* [What to produce] Search each line below for the word "girl" and list those that contain it.

[Dataset excerpts]
--------------------------------
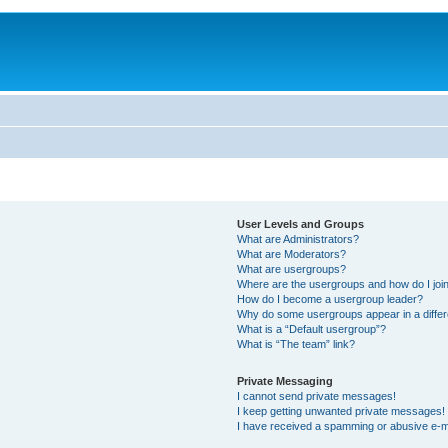
User Levels and Groups
What are Administrators?
What are Moderators?
What are usergroups?
Where are the usergroups and how do I joi
How do I become a usergroup leader?
Why do some usergroups appear in a differ
What is a “Default usergroup”?
What is “The team” link?
Private Messaging
I cannot send private messages!
I keep getting unwanted private messages!
I have received a spamming or abusive e-m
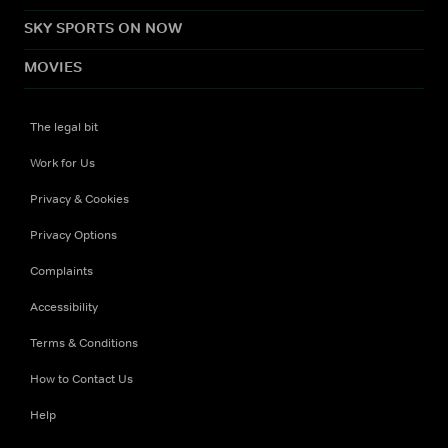
SKY SPORTS ON NOW
MOVIES
The legal bit
Work for Us
Privacy & Cookies
Privacy Options
Complaints
Accessibility
Terms & Conditions
How to Contact Us
Help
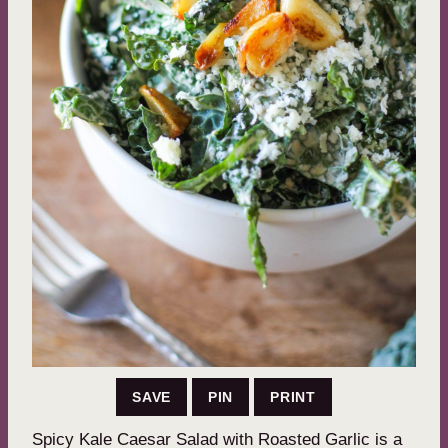
SAVE
PIN
PRINT
Spicy Kale Caesar Salad with Roasted Garlic is a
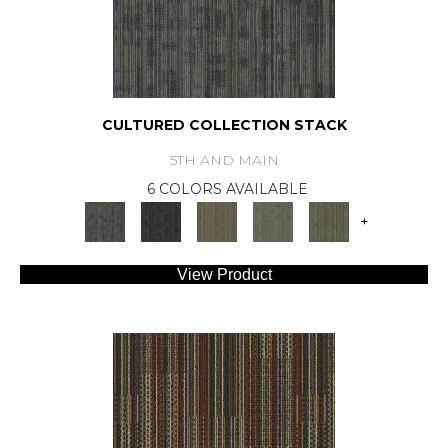
CULTURED COLLECTION STACK
5TH AND MAIN
6 COLORS AVAILABLE
+
View Product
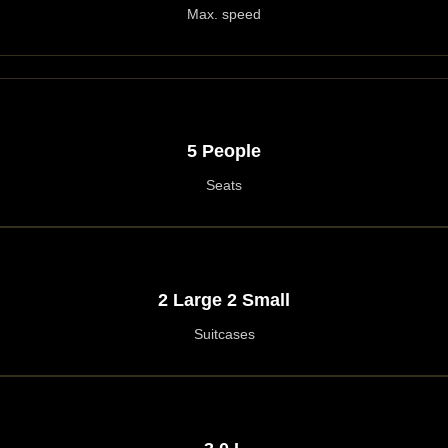
Max. speed
5 People
Seats
2 Large 2 Small
Suitcases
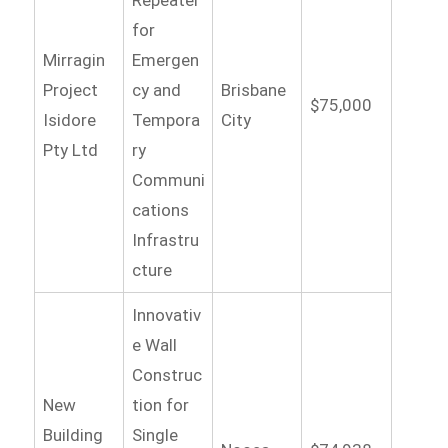
for
Mirragin
Emergen
Project
cy and
Brisbane
$75,000
Isidore
Tempora
City
Pty Ltd
ry
Communi
cations
Infrastru
cture
Innovativ
e Wall
Construc
New
tion for
Building
Single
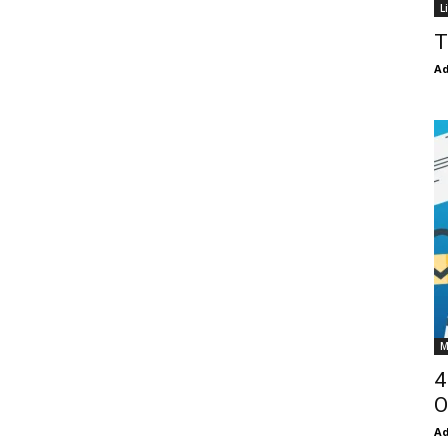
L
T
Ad
M
4
O
Ad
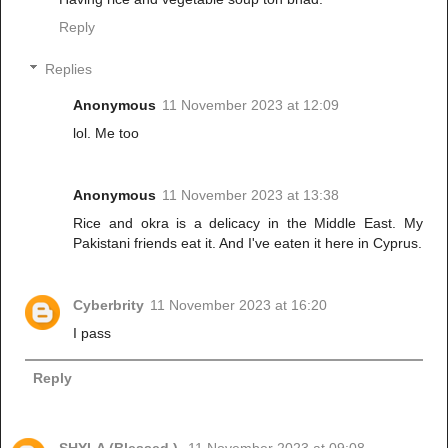
Reply
Replies
Anonymous
11 November 2023 at 12:09
lol. Me too
Anonymous
11 November 2023 at 13:38
Rice and okra is a delicacy in the Middle East. My
Pakistani friends eat it. And I've eaten it here in Cyprus.
Cyberbrity
11 November 2023 at 16:20
I pass
Reply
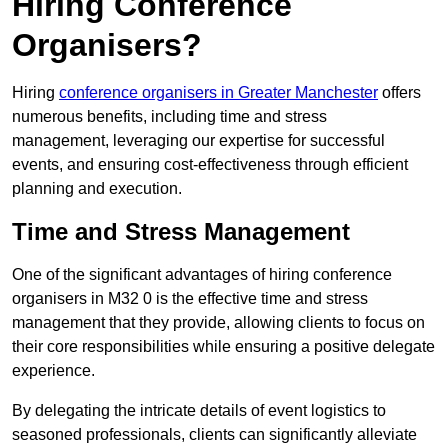
Hiring Conference
Organisers?
Hiring
conference organisers in Greater Manchester
offers
numerous benefits, including time and stress
management, leveraging our expertise for successful
events, and ensuring cost-effectiveness through efficient
planning and execution.
Time and Stress Management
One of the significant advantages of hiring conference
organisers in M32 0 is the effective time and stress
management that they provide, allowing clients to focus on
their core responsibilities while ensuring a positive delegate
experience.
By delegating the intricate details of event logistics to
seasoned professionals, clients can significantly alleviate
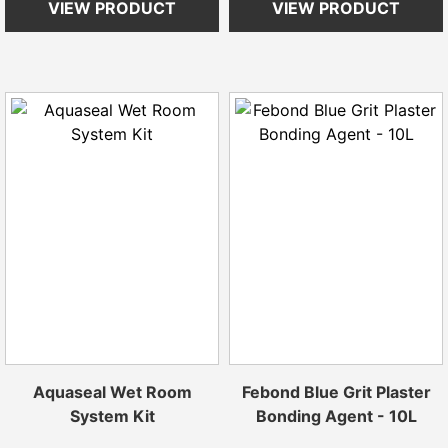
VIEW PRODUCT
VIEW PRODUCT
Aquaseal Wet Room
Febond Blue Grit Plaster
System Kit
Bonding Agent - 10L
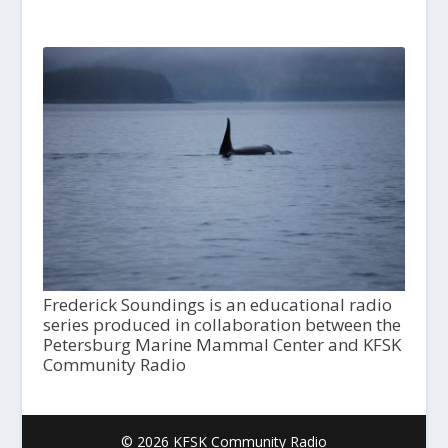
Frederick Soundings is an educational radio
series produced in collaboration between the
Petersburg Marine Mammal Center and KFSK
Community Radio
© 2026 KFSK Community Radio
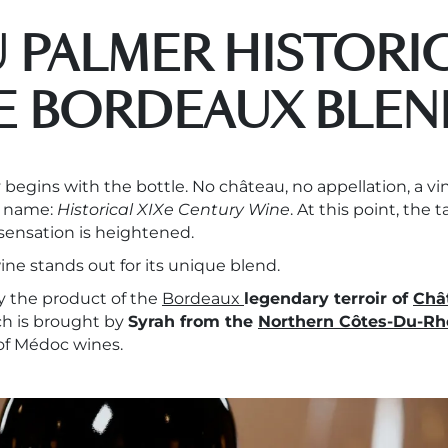
 PALMER HISTORIC
E BORDEAUX BLEN
 begins with the bottle. No château, no appellation, a v
c name:
Historical XIXe Century Wine
. At this point, the t
 sensation is heightened.
ne stands out for its unique blend.
ly the product of the
Bordeaux
legendary terroir of
Châ
uch is brought by
Syrah from the
Northern Côtes-Du-Rh
 of Médoc wines.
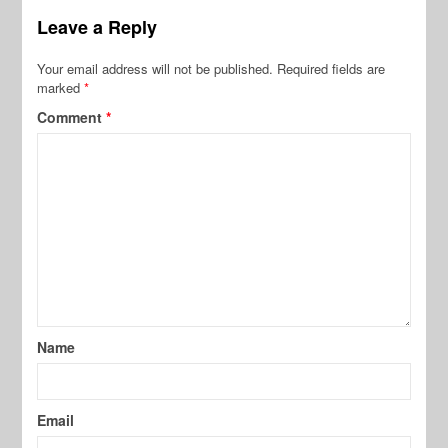
Leave a Reply
Your email address will not be published.
Required fields are
marked
*
Comment
*
Name
Email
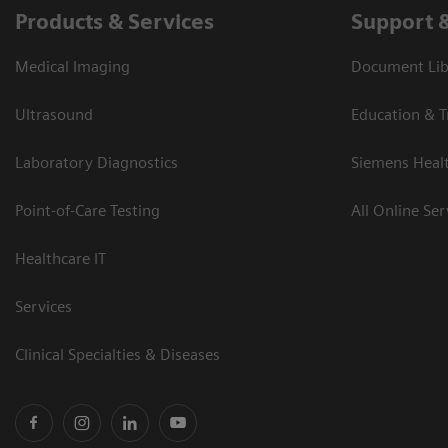
Products & Services
Support 
Medical Imaging
Document Libr
Ultrasound
Education & T
Laboratory Diagnostics
Siemens Heal
Point-of-Care Testing
All Online Ser
Healthcare IT
Services
Clinical Specialties & Diseases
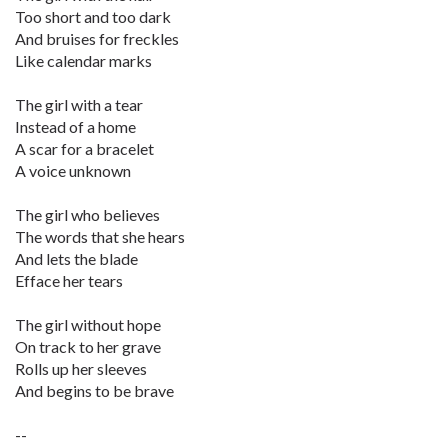
Too short and too dark
And bruises for freckles
Like calendar marks
The girl with a tear
Instead of a home
A scar for a bracelet
A voice unknown
The girl who believes
The words that she hears
And lets the blade
Efface her tears
The girl without hope
On track to her grave
Rolls up her sleeves
And begins to be brave
--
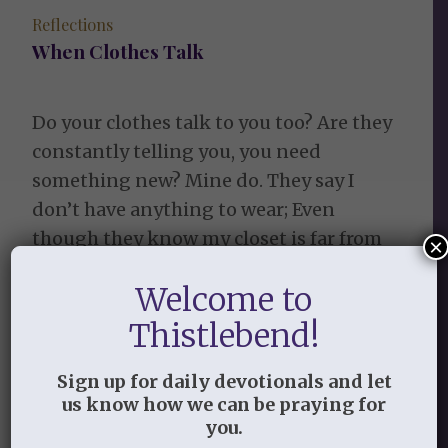
Reflections
When Clothes Talk
Do your clothes talk to you too? Are they
constantly telling you, you need
something new? Mine do. They say I
don’t have anything to wear; Even
though they know my closet is far from
×
bare. They tell me I just don’t look quite
Welcome to
right. Although, if I had something new, I
might. You need […]
Thistlebend!
November 5, 2016
/
by
Learning to Live in the Garden
Sign up for daily devotionals and let
of Grace
us know how we can be praying for
you.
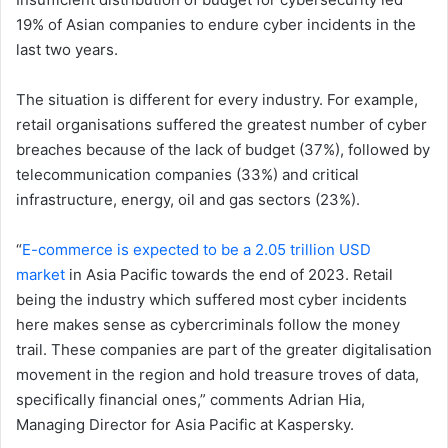
19% of Asian companies to endure cyber incidents in the
last two years.
The situation is different for every industry. For example,
retail organisations suffered the greatest number of cyber
breaches because of the lack of budget (37%), followed by
telecommunication companies (33%) and critical
infrastructure, energy, oil and gas sectors (23%).
“
E-commerce is expected to be a 2.05 trillion USD
market
in Asia Pacific towards the end of 2023. Retail
being the industry which suffered most cyber incidents
here makes sense as cybercriminals follow the money
trail. These companies are part of the greater digitalisation
movement in the region and hold treasure troves of data,
specifically financial ones,” comments Adrian Hia,
Managing Director for Asia Pacific at Kaspersky.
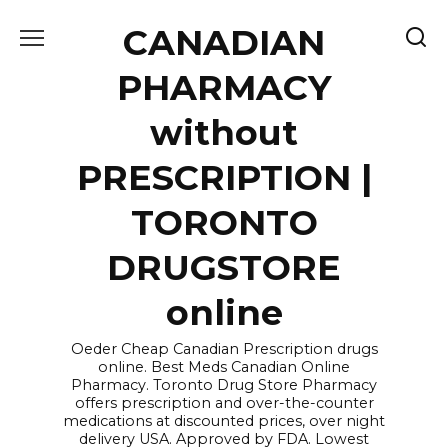
Skip
CANADIAN
to
content
PHARMACY
without
PRESCRIPTION |
TORONTO
DRUGSTORE
online
Oeder Cheap Canadian Prescription drugs
online. Best Meds Canadian Online
Pharmacy. Toronto Drug Store Pharmacy
offers prescription and over-the-counter
medications at discounted prices, over night
delivery USA. Approved by FDA. Lowest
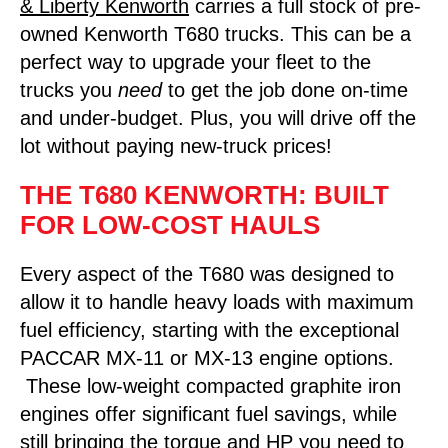
& Liberty Kenworth
carries a full stock of pre-
owned Kenworth T680 trucks. This can be a
perfect way to upgrade your fleet to the
trucks you
need
to get the job done on-time
and under-budget. Plus, you will drive off the
lot without paying new-truck prices!
THE T680 KENWORTH: BUILT
FOR LOW-COST HAULS
Every aspect of the T680 was designed to
allow it to handle heavy loads with maximum
fuel efficiency, starting with the exceptional
PACCAR MX-11 or MX-13 engine options.
These low-weight compacted graphite iron
engines offer significant fuel savings, while
still bringing the torque and HP you need to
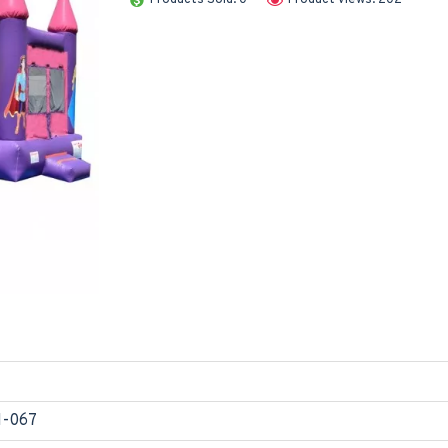
1-067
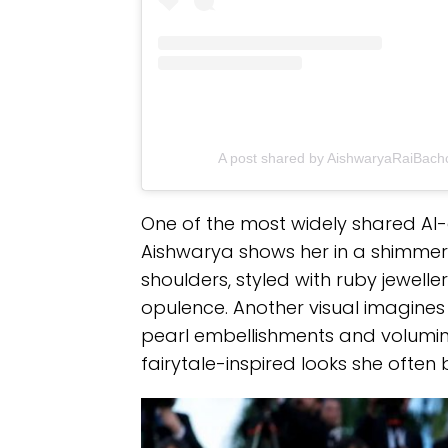
A post shared by AishwaryaRaiBac
One of the most widely shared AI
Aishwarya shows her in a shimmer
shoulders, styled with ruby jewell
opulence. Another visual imagines 
pearl embellishments and voluminou
fairytale-inspired looks she often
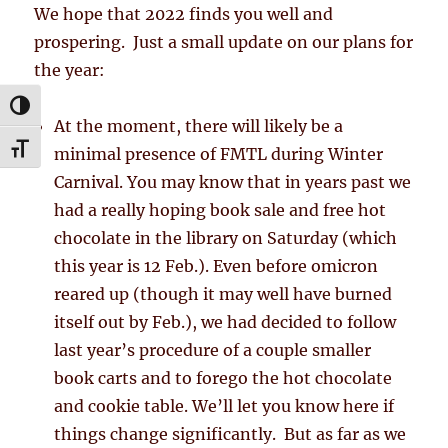
We hope that 2022 finds you well and
prospering. Just a small update on our plans for
the year:
TOGGLE HIGH CONTRAST
At the moment, there will likely be a
TOGGLE FONT SIZE
minimal presence of FMTL during Winter
Carnival. You may know that in years past we
had a really hoping book sale and free hot
chocolate in the library on Saturday (which
this year is 12 Feb.). Even before omicron
reared up (though it may well have burned
itself out by Feb.), we had decided to follow
last year’s procedure of a couple smaller
book carts and to forego the hot chocolate
and cookie table. We’ll let you know here if
things change significantly. But as far as we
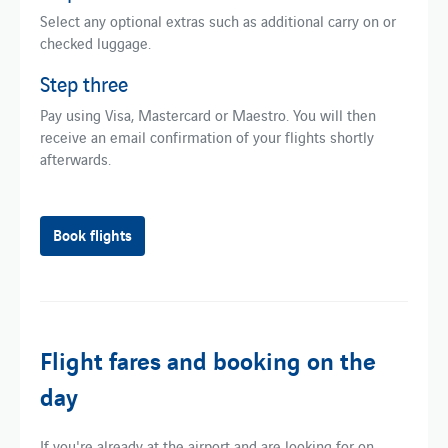
Select any optional extras such as additional carry on or
checked luggage.
Step three
Pay using Visa, Mastercard or Maestro. You will then
receive an email confirmation of your flights shortly
afterwards.
Book flights
Flight fares and booking on the
day
If you're already at the airport and are looking for on-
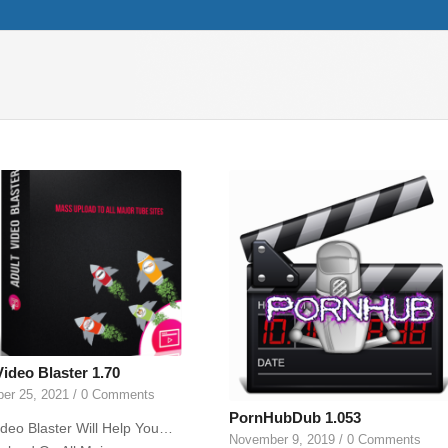
Video Blaster 1.70
er 25, 2021
/
0 Comments
PornHubDub 1.053
ideo Blaster Will Help You…
November 9, 2019
/
0 Comments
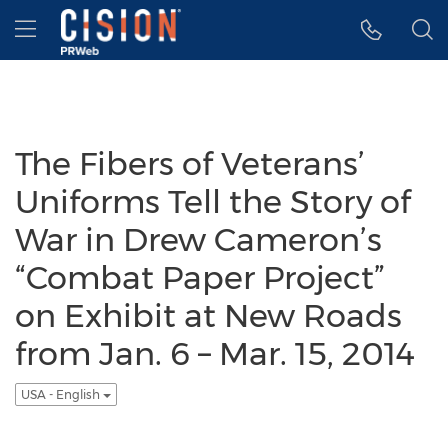
Accessibility Statement
Skip Navigation
Hamburger menu
The Fibers of Veterans’
Uniforms Tell the Story of
War in Drew Cameron’s
“Combat Paper Project”
on Exhibit at New Roads
from Jan. 6 – Mar. 15, 2014
USA - English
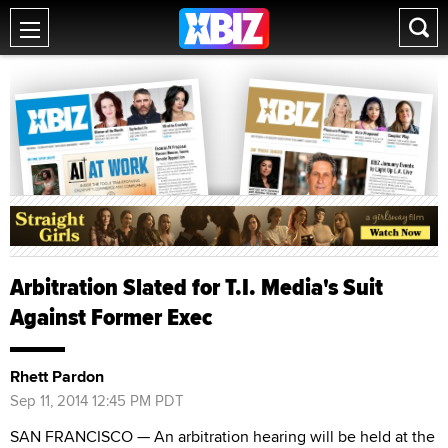
Arbitration Slated for T.I. Media's Suit
Against Former Exec
Rhett Pardon
Sep 11, 2014 12:45 PM PDT
SAN FRANCISCO — An arbitration hearing will be held at the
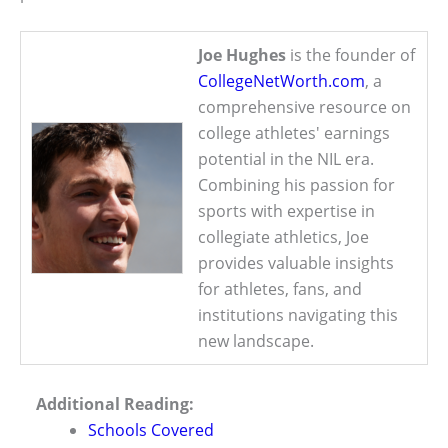
Joe Hughes
is the founder of
CollegeNetWorth.com
, a
comprehensive resource on
college athletes' earnings
potential in the NIL era.
Combining his passion for
sports with expertise in
collegiate athletics, Joe
provides valuable insights
for athletes, fans, and
institutions navigating this
new landscape.
Additional Reading:
Schools Covered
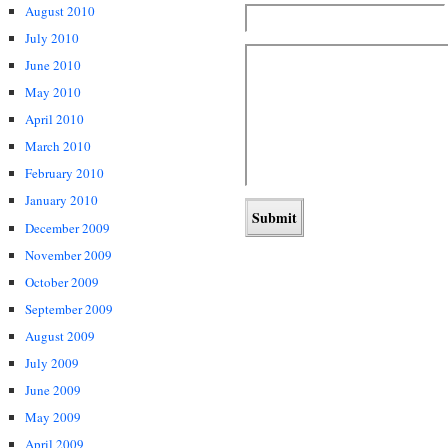
August 2010
July 2010
June 2010
May 2010
April 2010
March 2010
February 2010
January 2010
December 2009
November 2009
October 2009
September 2009
August 2009
July 2009
June 2009
May 2009
April 2009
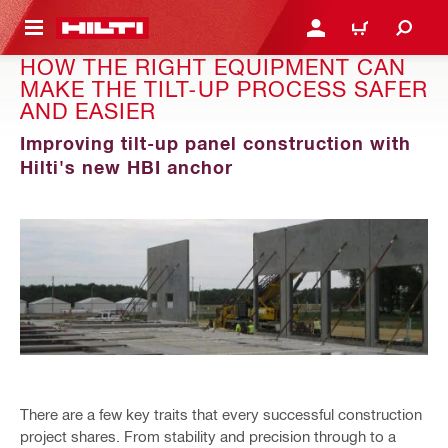
 MAIN CONTENT
LOGIN OR REGISTER
CART
HOW THE RIGHT EQUIPMENT CAN
MAKE THE TILT-UP PROCESS SAFER
AND EASIER
Improving tilt-up panel construction with
Hilti's new HBI anchor
There are a few key traits that every successful construction
project shares. From stability and precision through to a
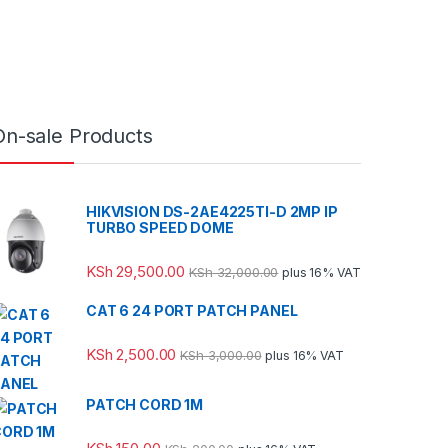
On-sale Products
HIKVISION DS-2AE4225TI-D 2MP IP
TURBO SPEED DOME
KSh
29,500.00
KSh
32,000.00
plus 16% VAT
CAT 6 24 PORT PATCH PANEL
KSh
2,500.00
KSh
3,000.00
plus 16% VAT
PATCH CORD 1M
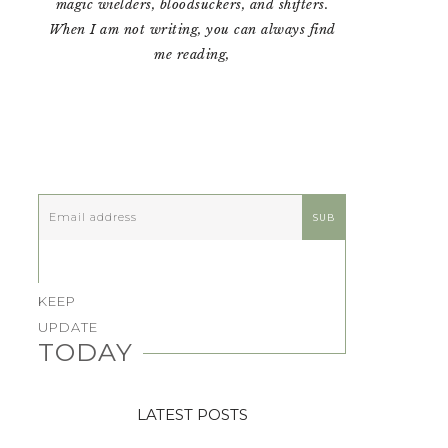
magic wielders, bloodsuckers, and shifters.
When I am not writing, you can always find
me reading,
KEEP
UPDATE
TODAY
LATEST POSTS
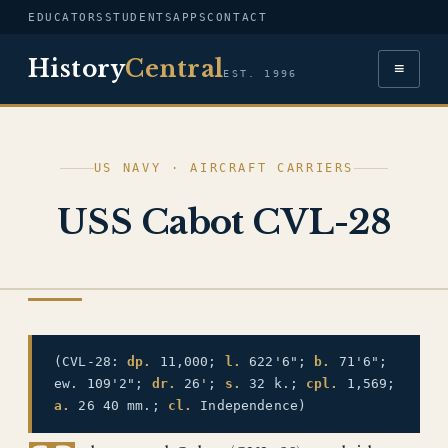
EDUCATORS
STUDENTS
APPS
CONTACT
History
Central
≡
EST. 1996
US NAVY · AIRCRAFT CARRIERS
USS Cabot CVL-28
US NAVY
(CVL-28:
dp.
11,000;
l.
622'6";
b.
71'6";
ew. 109'2";
dr.
26';
s.
32 k.;
cpl.
1,569;
a.
26 40 mm.;
cl.
Independence)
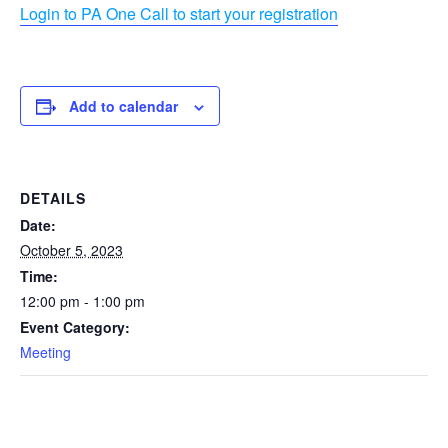
Login to PA One Call to start your registration
Add to calendar
DETAILS
Date:
October 5, 2023
Time:
12:00 pm - 1:00 pm
Event Category:
Meeting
--------------------------------
* [Output]
The girl with a tear
The girl who believes
The girl without hope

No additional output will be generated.